If a 30° endoscope is used for SPLS, it can be kept away from the laparoscopic instruments, and a wider range of vision can be provided. In addition, a 45-cm endoscope is useful for SPLS. A commonly used endoscope is 30 cm long. Thus, the 45-cm endoscope allows the head of the camera to be positioned 15 cm behind the operator’s hands, thereby preventing a collision between the camera and the operator’s hands. Although articulating instruments or a flexible scope can prove helpful in ligating uterine vessels in patients with a large uterus more than 12 gestational weeks in size, they are not always needed for SPLS-TLH.

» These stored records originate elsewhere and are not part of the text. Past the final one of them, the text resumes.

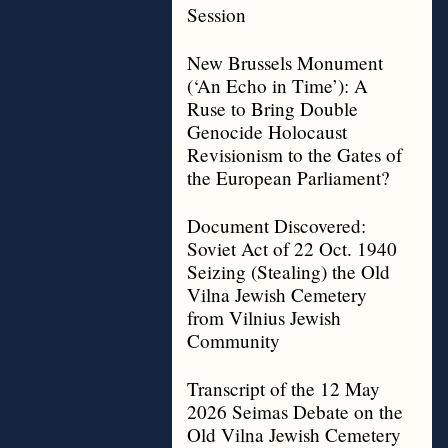
Session
New Brussels Monument
(‘An Echo in Time’): A
Ruse to Bring Double
Genocide Holocaust
Revisionism to the Gates of
the European Parliament?
Document Discovered:
Soviet Act of 22 Oct. 1940
Seizing (Stealing) the Old
Vilna Jewish Cemetery
from Vilnius Jewish
Community
Transcript of the 12 May
2026 Seimas Debate on the
Old Vilna Jewish Cemetery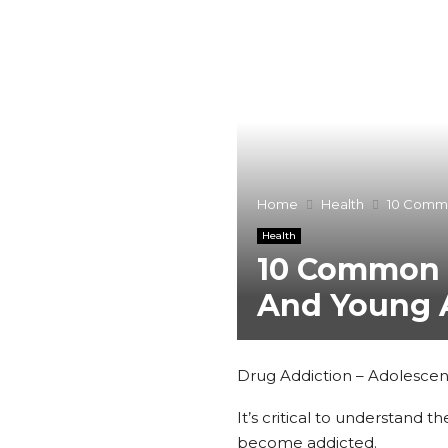
Home
Health
10 Commo
Health
10 Common S
And Young 
Drug Addiction – Adolescent
It’s critical to understand
become addicted.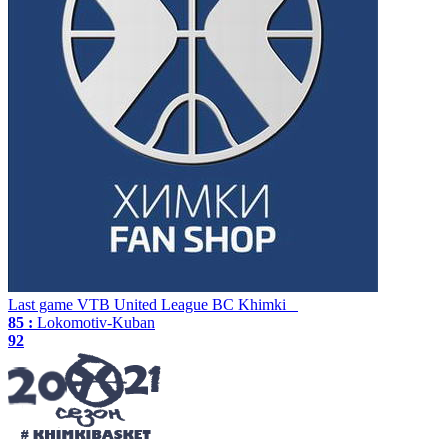
Last game
VTB United League
BC Khimki
85 :
Lokomotiv-Kuban
92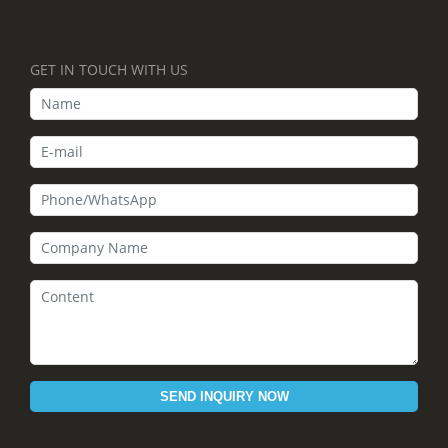
GET IN TOUCH WITH US
SEND INQUIRY NOW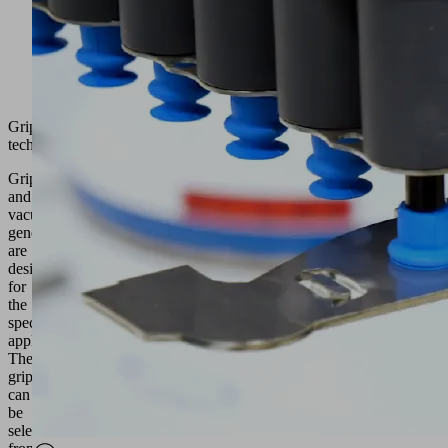
Gripping
technology
Grippers
and
vacuum
generators
are
designed
for
the
specific
application.
The
grippers
can
be
selected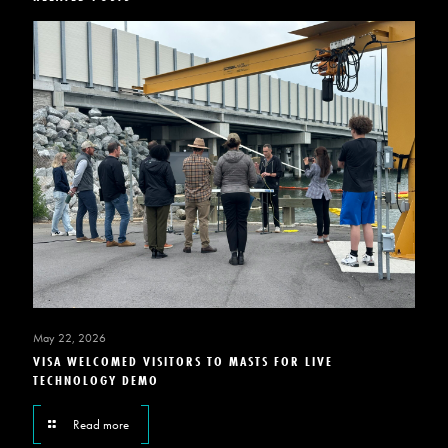
May 22, 2026
VISA WELCOMED VISITORS TO MASTS FOR LIVE
TECHNOLOGY DEMO
Read more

We have already demonstrated in our previous study that single-port TLH is a feasible approach in terms of surgical outcomes despite technical difficulties. However, the previous study was not a comparative study, and the authors compared the surgical outcomes in SPLS with those of other researchers who performed conventional TLH.

The current study shows that single-port TLH and four-port TLH do not differ significantly in terms of surgical outcomes including operative times and EBL. Other researchers also have demonstrated that single-port approaches are comparable with conventional laparoscopic approaches in terms of surgical outcomes despite the limitation of movement [10, 11, 20]. The technical challenges in performing single-port laparoscopic surgery can be overcome by the surgeon’s experience.

In conclusion, single-port TLH is a feasible approach for the relatively small uterus and has operative outcomes comparable with those for four-port TLH. However, reduction in postoperative pain with the use of single-port surgery is not evident. Other potential benefits, including better cosmetic outcomes and faster recovery with single-port TLH compared with conventional TLH, should be evaluated in a future randomized prospective study.